Anekdote [fraglos]

Hallo Philosophierende,

bin gestern über ein hübsches Zitat gestolpert - ein Dr. phil. schildert, wie er nach der Promotion bei seiner Bewerbung als Assistent der Geschäftsleitung in einem Konzern unter lauter BWLern den Zuschlag erhielt:

Im Vorstellungsgespräch fragte mein künftiger Chef mich, was das einschneidendste Erlebnis während meines Studiums gewesen sei. Ich antwortete, die Struktur des ontologischen Gottesbeweises verstanden zu haben. „Können Sie mir das erklären?“, fragte er und gab mir dafür drei Minuten. Das habe ich geschafft, er hat mich eingestellt. (Die Zeit 18/2004)

Viele Grüße
Diana (nach Studium der Literaturwissenschaft & Philosophie in die Personalberatung :wink:

Eine Frage dazu
Hallo Diana,

darf ich annehmen, du bewunderst den von dir zitierten Subjekt?

Soll es ein Vorbild für einen sein, der Philosophie studiert?

Hat sich z.B. Cartesius ungefähr so sein Leben vorgestellt?

Gruß

Hallo peet,

darf ich annehmen, du bewunderst den von dir zitierten Subjekt?

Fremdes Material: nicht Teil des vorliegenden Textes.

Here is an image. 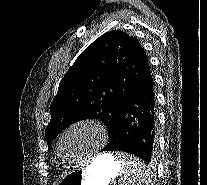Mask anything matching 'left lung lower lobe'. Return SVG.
<instances>
[{
  "mask_svg": "<svg viewBox=\"0 0 207 185\" xmlns=\"http://www.w3.org/2000/svg\"><path fill=\"white\" fill-rule=\"evenodd\" d=\"M152 74L120 107L103 151H123L149 163L156 149V110Z\"/></svg>",
  "mask_w": 207,
  "mask_h": 185,
  "instance_id": "obj_1",
  "label": "left lung lower lobe"
}]
</instances>
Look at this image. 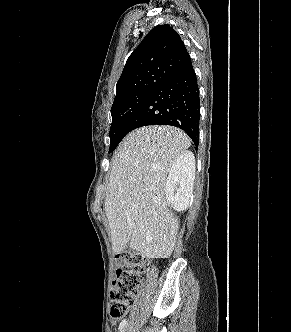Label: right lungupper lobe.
<instances>
[{
  "label": "right lung upper lobe",
  "instance_id": "1",
  "mask_svg": "<svg viewBox=\"0 0 291 332\" xmlns=\"http://www.w3.org/2000/svg\"><path fill=\"white\" fill-rule=\"evenodd\" d=\"M190 64V55L179 34L168 24L158 25L129 56L116 85L115 100L147 89Z\"/></svg>",
  "mask_w": 291,
  "mask_h": 332
}]
</instances>
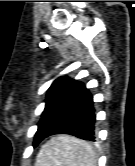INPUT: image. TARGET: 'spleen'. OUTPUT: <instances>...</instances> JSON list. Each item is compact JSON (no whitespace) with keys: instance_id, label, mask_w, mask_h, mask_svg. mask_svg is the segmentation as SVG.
Returning <instances> with one entry per match:
<instances>
[{"instance_id":"3e777b00","label":"spleen","mask_w":135,"mask_h":166,"mask_svg":"<svg viewBox=\"0 0 135 166\" xmlns=\"http://www.w3.org/2000/svg\"><path fill=\"white\" fill-rule=\"evenodd\" d=\"M97 158L92 146L78 138L59 135L44 144L35 166H96Z\"/></svg>"}]
</instances>
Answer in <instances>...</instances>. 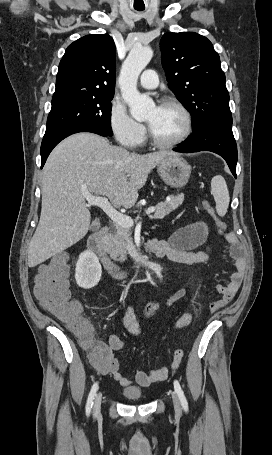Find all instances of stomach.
I'll use <instances>...</instances> for the list:
<instances>
[{
  "label": "stomach",
  "mask_w": 272,
  "mask_h": 455,
  "mask_svg": "<svg viewBox=\"0 0 272 455\" xmlns=\"http://www.w3.org/2000/svg\"><path fill=\"white\" fill-rule=\"evenodd\" d=\"M157 172L166 184L181 188L190 178L191 167L179 155H170L157 164Z\"/></svg>",
  "instance_id": "1"
}]
</instances>
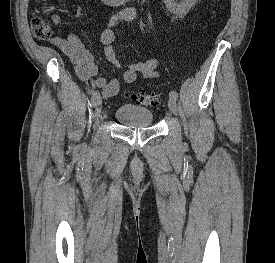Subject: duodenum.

allenfalls bewundere ich den Chef :wink:

Viele Grüße
Diana

strukturiert denken
Hallo Jägerin der interessanten Anekdoten,

allenfalls bewundere ich den Chef :wink:

Ich auch. Denn er hat sicher weder die Struktur des ontologischen Gottesbeweises verstanden, noch die 3-minütige Erklärung seines Kandidaten. Aber er hat dennoch daraus erkennen können, daß dieser strukturiert und konsequent denken kann. Wenn das das Einstellungskriterium war, lag er ja richtig :smile:

*wink*

Metapher

Hallo Diana,

wieso imponiert Dir diese Entscheidung des Chefs so? Man ist doch schlecht beraten, eine Personalentscheidung von der Tatsache abhängig zu machen, daß jemand in drei Minuten einen vermeintlich schwierigen Sachverhalt beschreiben kann.

Gruß,

Oliver

Die Kunst des Minimierens
Hiho,

Man ist
doch schlecht beraten, eine Personalentscheidung von der
Tatsache abhängig zu machen, daß jemand in drei Minuten einen
vermeintlich schwierigen Sachverhalt beschreiben kann.

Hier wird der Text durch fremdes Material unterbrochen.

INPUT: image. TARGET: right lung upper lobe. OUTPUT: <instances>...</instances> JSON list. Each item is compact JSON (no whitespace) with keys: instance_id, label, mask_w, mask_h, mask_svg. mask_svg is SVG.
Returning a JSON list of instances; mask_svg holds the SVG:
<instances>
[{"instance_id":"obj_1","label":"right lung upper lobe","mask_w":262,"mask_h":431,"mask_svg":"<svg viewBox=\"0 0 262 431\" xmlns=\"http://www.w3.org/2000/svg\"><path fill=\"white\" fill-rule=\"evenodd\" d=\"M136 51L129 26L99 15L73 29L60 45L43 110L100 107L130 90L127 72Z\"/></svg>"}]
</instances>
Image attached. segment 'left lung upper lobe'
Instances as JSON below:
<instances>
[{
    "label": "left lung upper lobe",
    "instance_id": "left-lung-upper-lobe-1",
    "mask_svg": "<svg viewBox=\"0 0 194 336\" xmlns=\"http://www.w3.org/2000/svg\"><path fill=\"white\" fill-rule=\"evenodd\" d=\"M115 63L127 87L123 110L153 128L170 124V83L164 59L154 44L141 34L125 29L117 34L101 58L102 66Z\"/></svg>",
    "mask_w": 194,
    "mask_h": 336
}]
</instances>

Findest Du? Ich bin ausgebildete Journalistin und habe unzählige Texte von Kollegen redigieren und korrigieren müssen. Und wenn jemand mir einen Sachverhalt wie den obigen wirklich in fünf Sätzen erklären könnte, hätte ich ihn sofort eingestellt.

Es ist keine besondere Kunst, eine Sache ausführlich und weitschweifig zu erklären. Dafür braucht es fundierte Sachkenntnis, natürlich, aber mehr nicht. Sie redundiert und auf sehr vereinfachte Weise zu erklären, das ist wirklich bewundernswert.

Ich kenne übrigens einen Lektor, der jungen Autoren, die bei seinem Verlag anrufen, sagt: Erzählen Sie mir die Handlung ihres Buches in vier Sätzen". Können sie es, läßt er sich das Manuskript schicken. Können sie es nicht, bricht er nach dem vierten Satz dankend ab.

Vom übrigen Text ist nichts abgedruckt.